Question

A uniform thin rod of mass $M$ and length $L$ is hinged by a frictionless pivot at its end $O$, as shown in the diagram. A bullet of mass $m$ moving horizontally with a velocity $v$, strikes the free end of the rod and gets embedded in it. The angular velocity of the system about $O$, just after the collision is,

• A. $\frac{mv}{L(M+m)}$
• B. $\frac{2mv}{L(M+2m)}$
• C. $\frac{3mv}{L(M+3m)}$
• D. $\frac{mv}{LM}$

Answer 1

The correct option is C $\frac{3mv}{L(M+3m)}$

Let $\omega$ be the angular velocity acquired by the system (rod + bullet) immediately after the collision.
Since no external torque acts, the angular momentum of the system is conserved, thus

$mvL=I\omega -\left(1\right)$

Where $I$ is the moment of inertia of the system about an axis passing throug $O$ and perpendicular to the rod.
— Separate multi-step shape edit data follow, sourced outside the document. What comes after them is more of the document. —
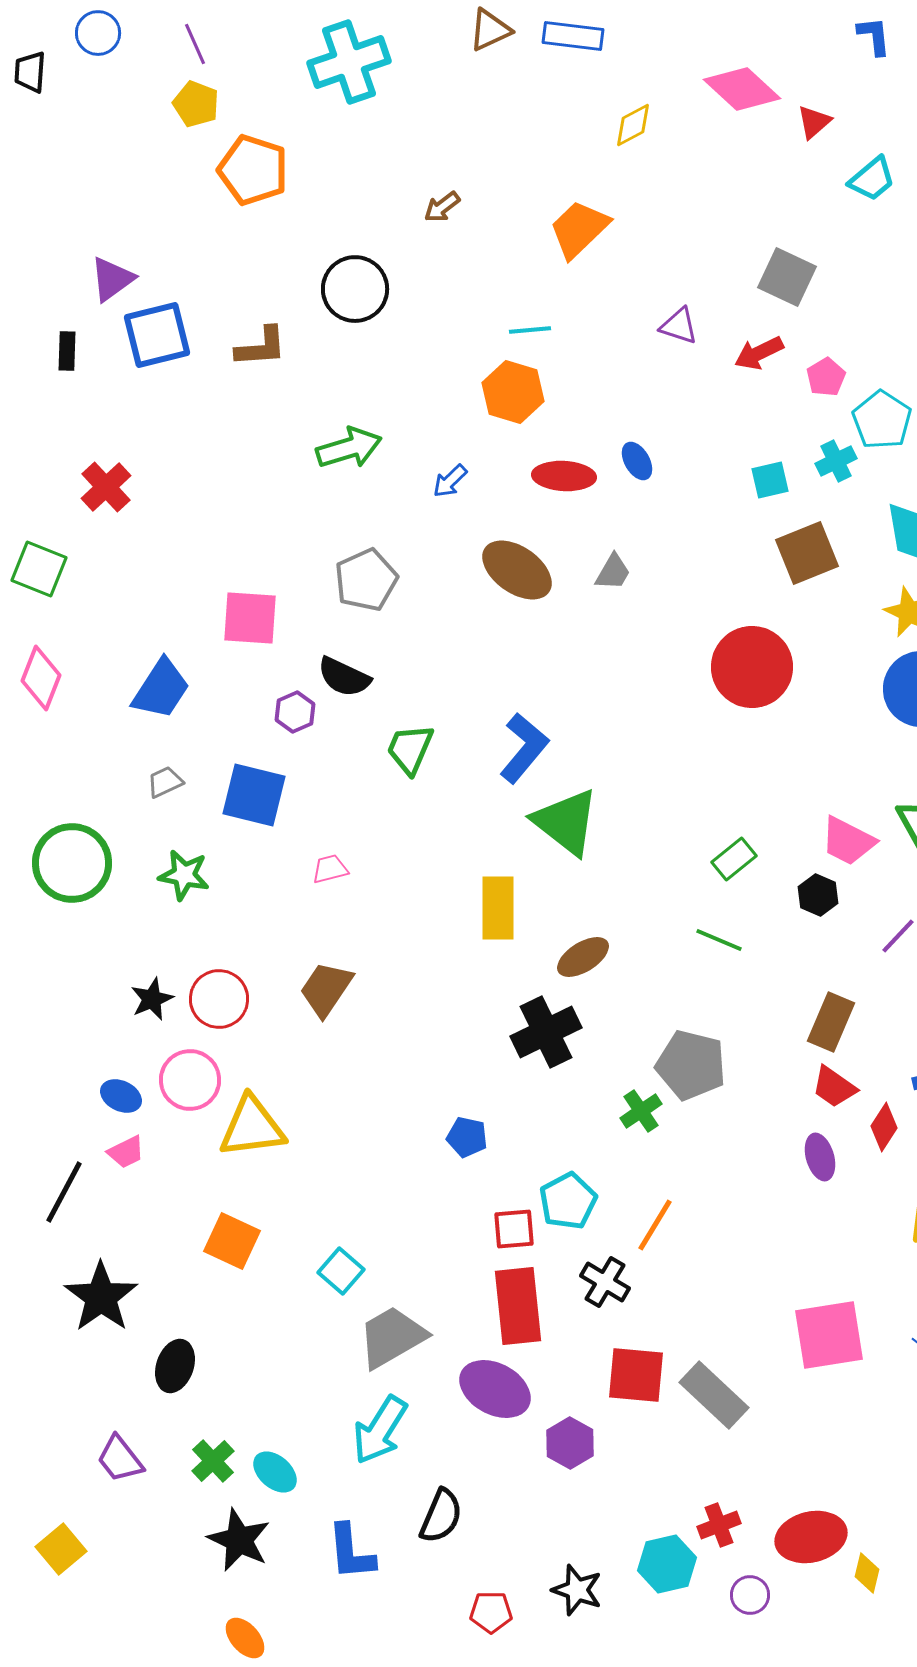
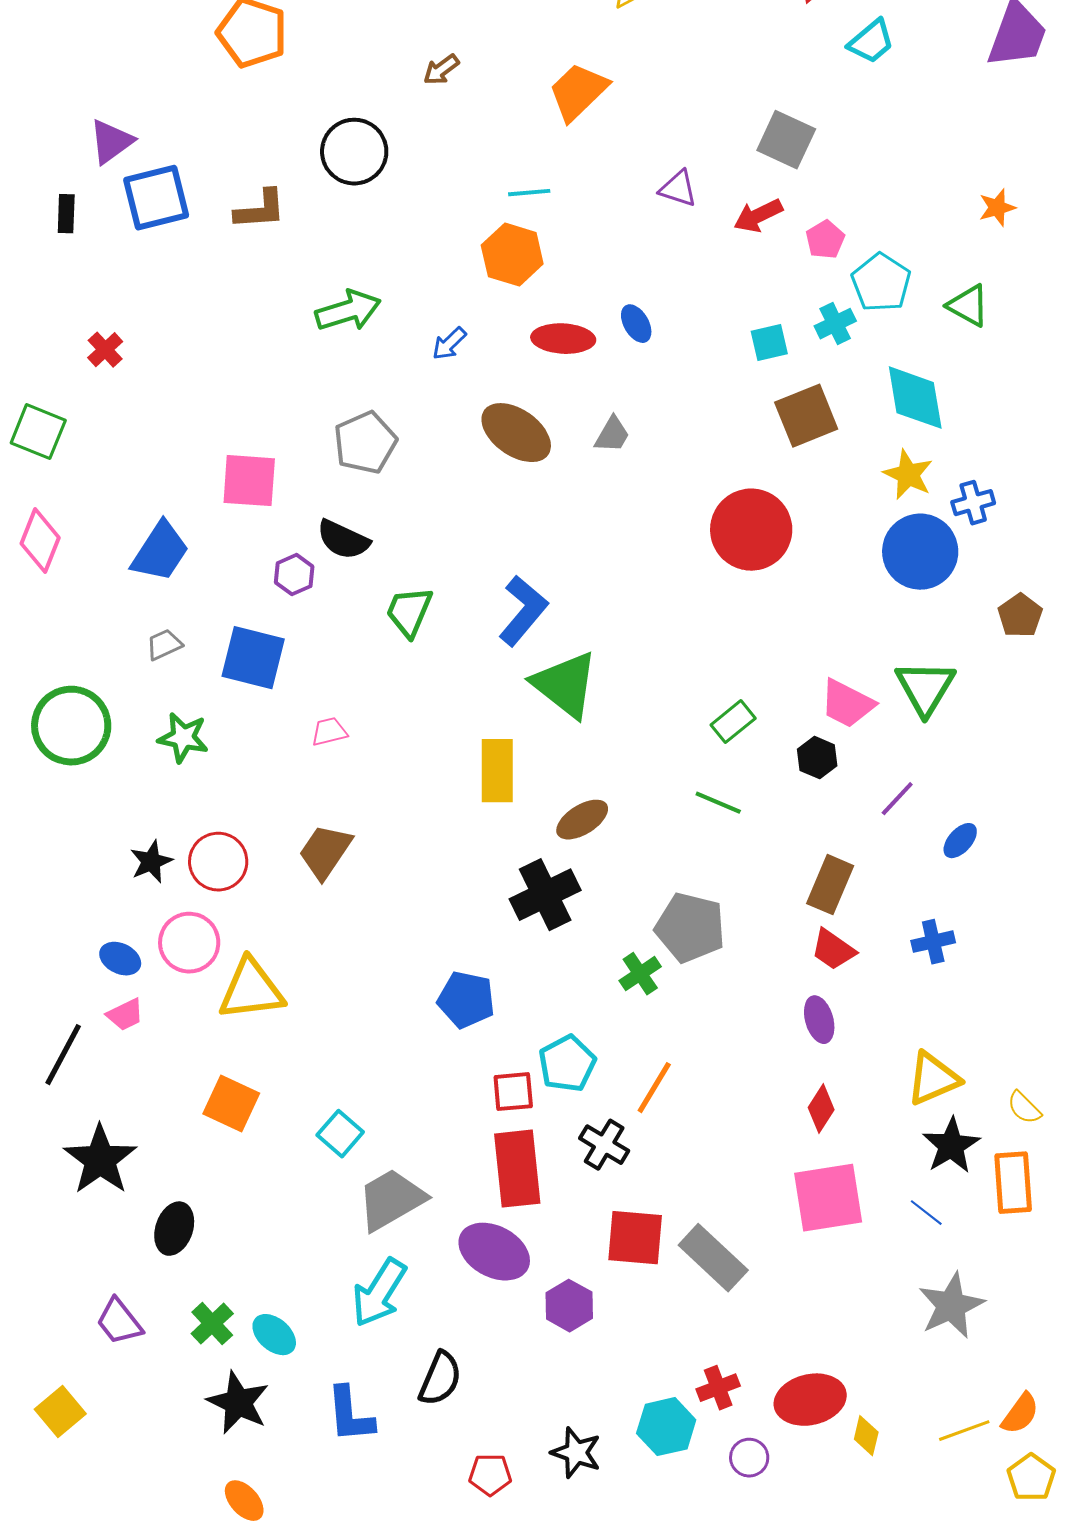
red cross: (106, 487) -> (105, 350), size x0.7
red diamond: (884, 1127) -> (821, 1109), moved
blue pentagon: (467, 1137) -> (466, 1000), size x1.4

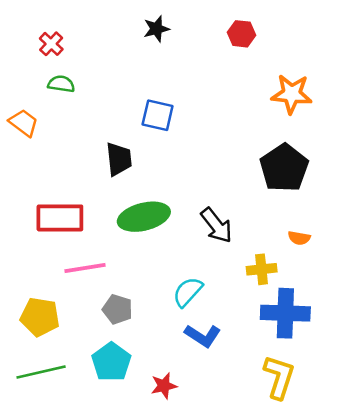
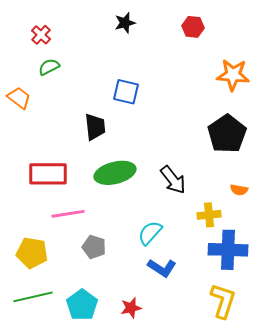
green semicircle: (61, 84) -> (49, 67), turned -35
cyan pentagon: (111, 362) -> (82, 305), moved

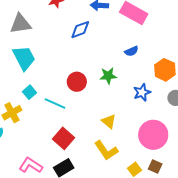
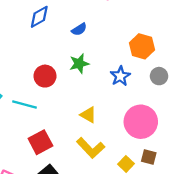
blue semicircle: (131, 51) -> (79, 29), moved
red square: (63, 138) -> (40, 142), turned 30

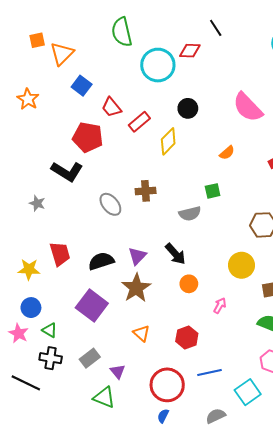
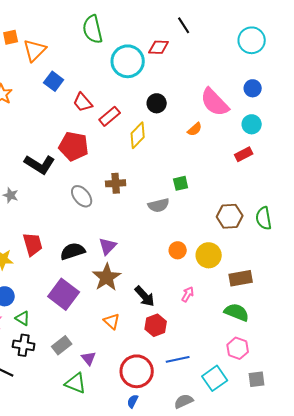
red pentagon: (88, 137) -> (74, 146), moved
orange semicircle: (227, 153) -> (195, 129), moved
black arrow: (175, 254) -> (145, 296), moved
orange circle: (189, 284) -> (178, 250), moved

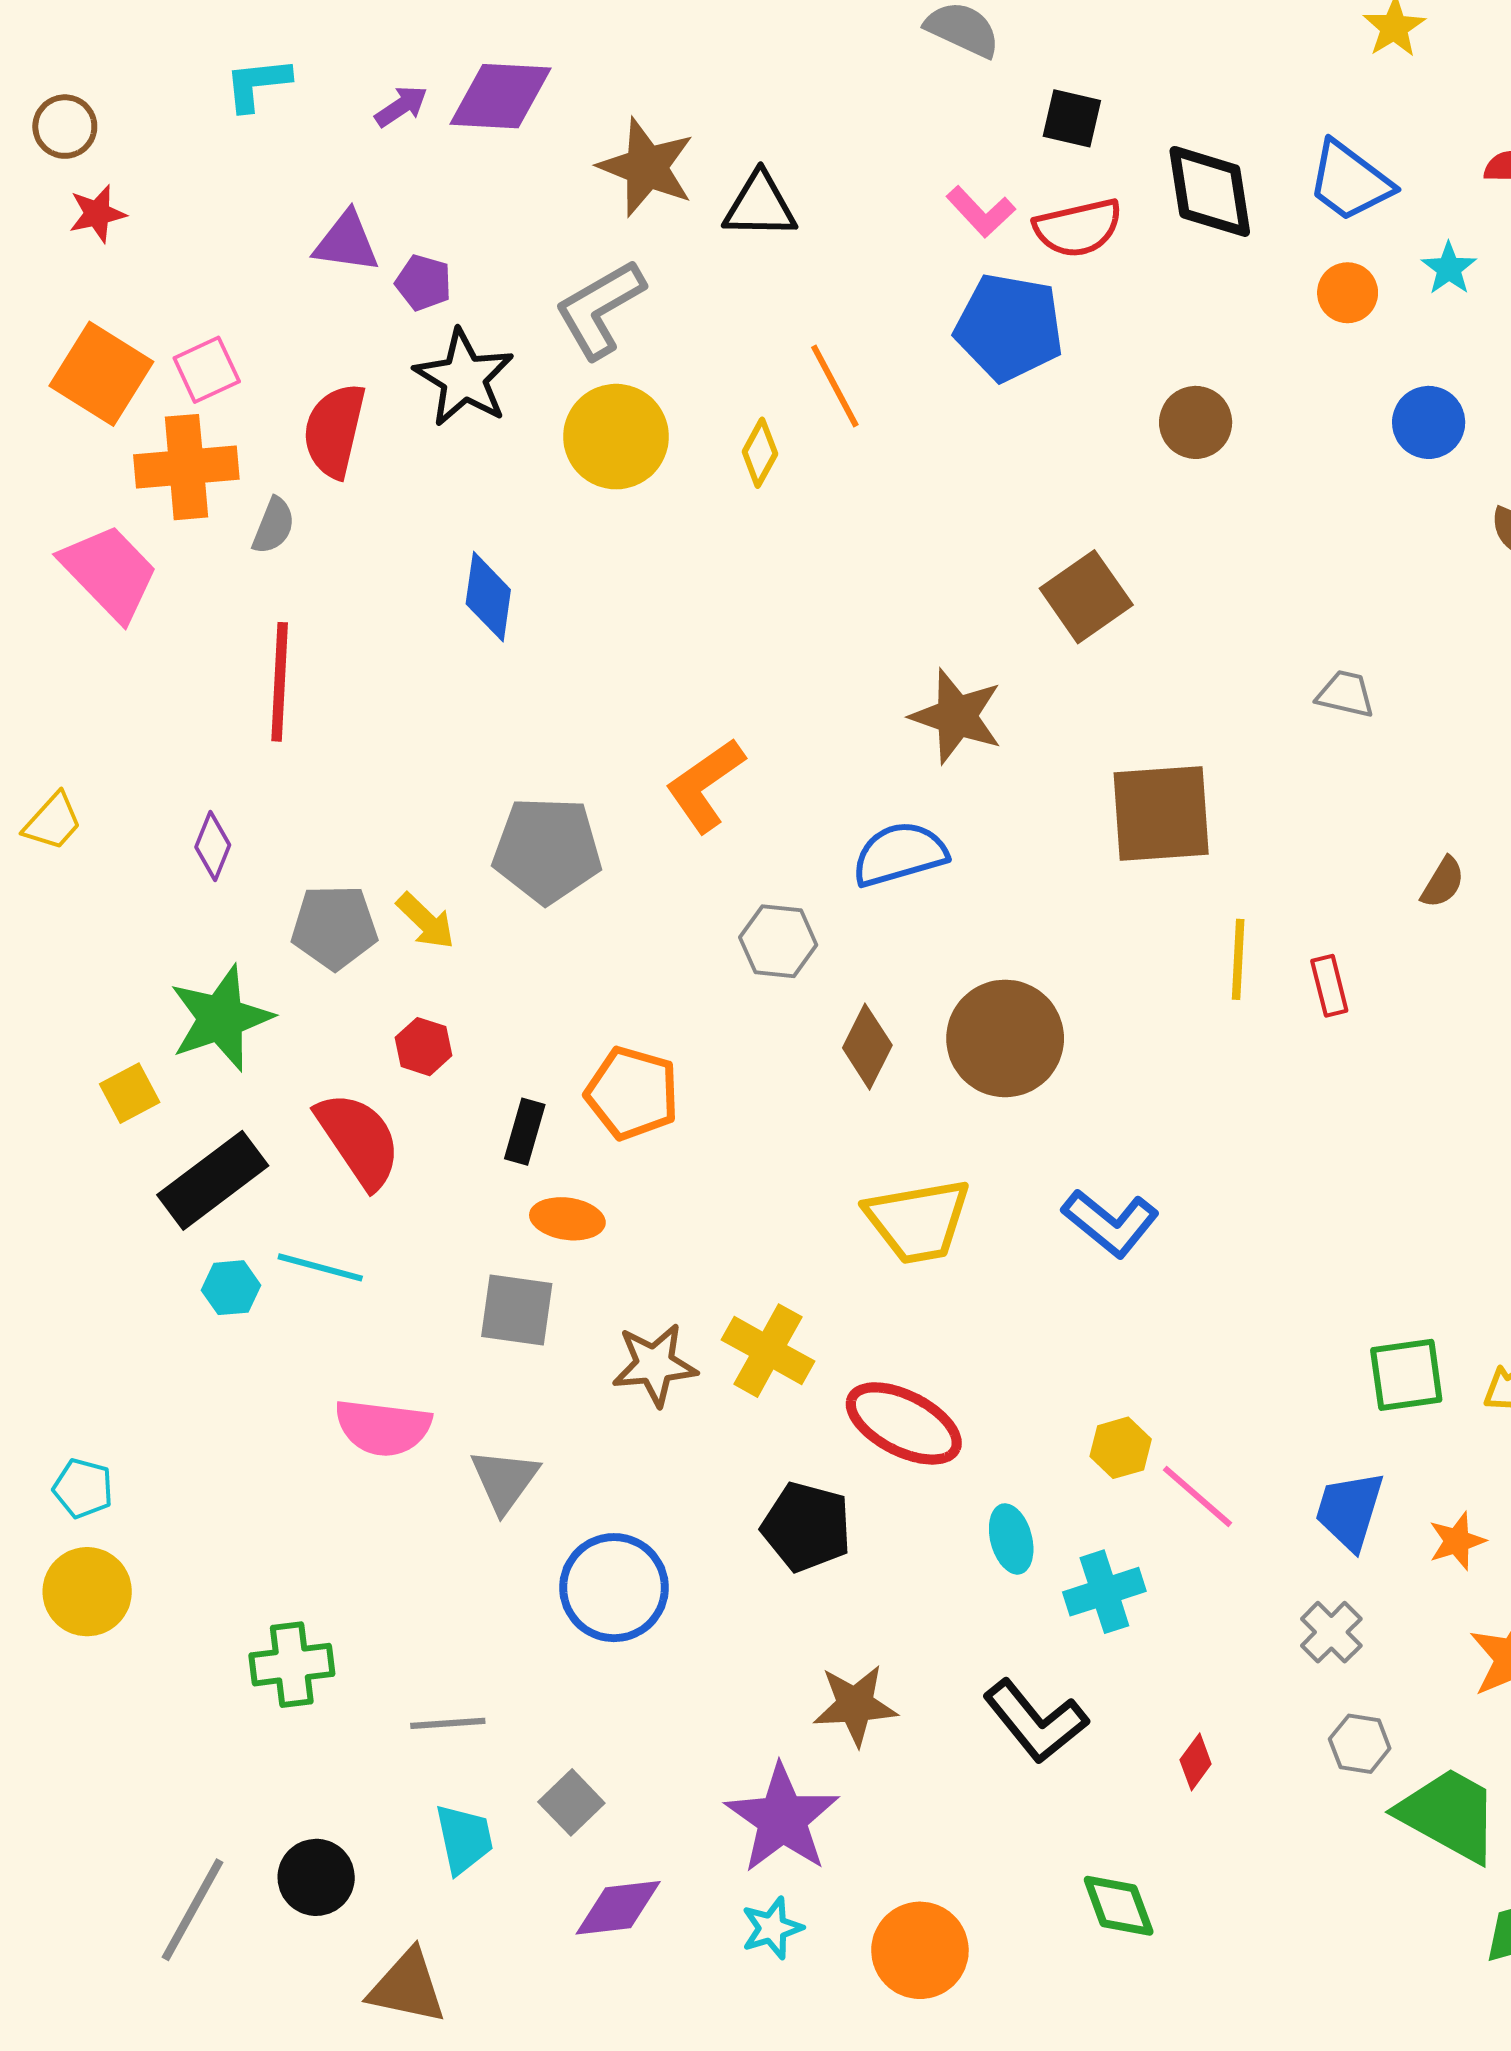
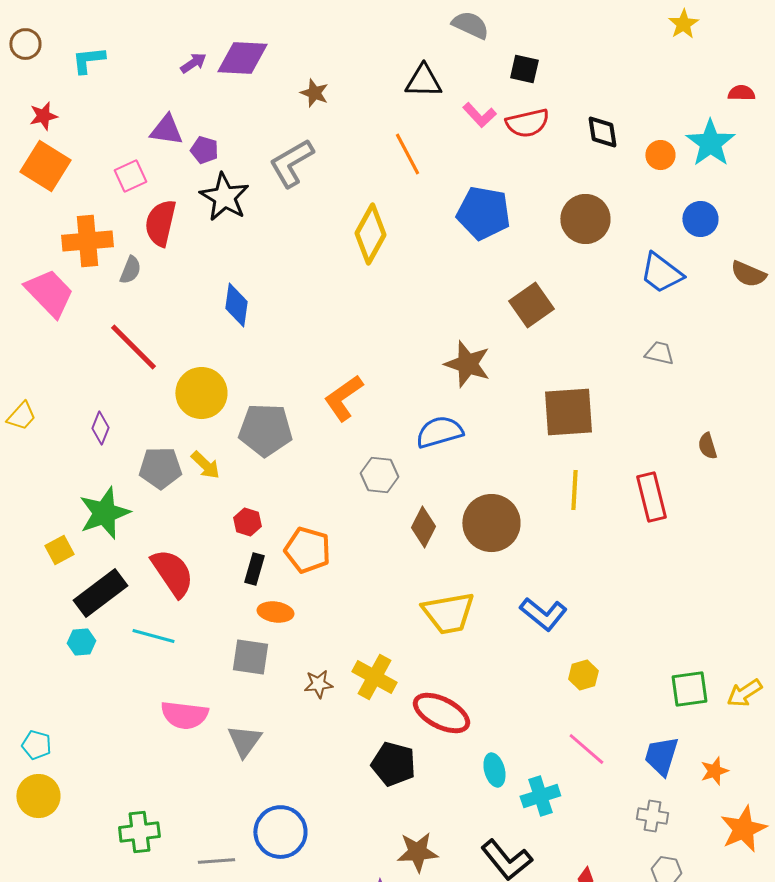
cyan L-shape: (257, 84) -> (88, 60), moved
brown circle: (65, 127) -> (25, 44), moved
brown star: (646, 167) -> (314, 93), size x0.6
blue trapezoid: (1350, 181) -> (661, 273), moved
black diamond: (1210, 191) -> (602, 132), moved, size x0.7
black triangle: (760, 206) -> (423, 81), moved
cyan star: (1449, 268) -> (710, 143), size x1.8
blue pentagon: (1009, 327) -> (483, 213), moved
pink square: (207, 370) -> (130, 176), moved
orange square: (101, 374) -> (45, 166), moved
orange line: (835, 386) -> (407, 154), moved
brown circle: (1196, 422) -> (585, 219), size x1.4
yellow circle: (616, 437) -> (201, 393), moved
yellow diamond: (760, 453) -> (370, 234), size x1.8
red line: (280, 682) -> (133, 347), turned -48
brown semicircle: (1443, 882) -> (707, 446), turned 132
yellow line: (1238, 959) -> (574, 490), moved
red rectangle: (1329, 986) -> (651, 497), size x1.6
red hexagon: (424, 1047) -> (247, 522), moved
cyan hexagon: (231, 1288) -> (81, 642), moved
brown star: (655, 1365) -> (318, 684), size x0.7
yellow hexagon: (1121, 1448) -> (583, 675), moved
blue circle: (614, 1588) -> (280, 832), moved
gray cross: (1331, 1632) -> (652, 816), turned -36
$\therefore I=MOI$ of rod about $O+MOI$ of bullet stuck at its lower end about $O$

$=\frac{1}{3}M{L}^2+m{L}^2=\frac{1}{3}(M+3m)L^2-\left(2\right)$

Using Eq. $\left(1\right)$ in Eq. $\left(2\right)$, we have,

$mvL=\frac{1}{3}(M+3m)L^2\omega$

$\therefore \omega =\frac{3mv}{L(M+3m)}$

Hence, $\left(C\right)$ is the correct answer.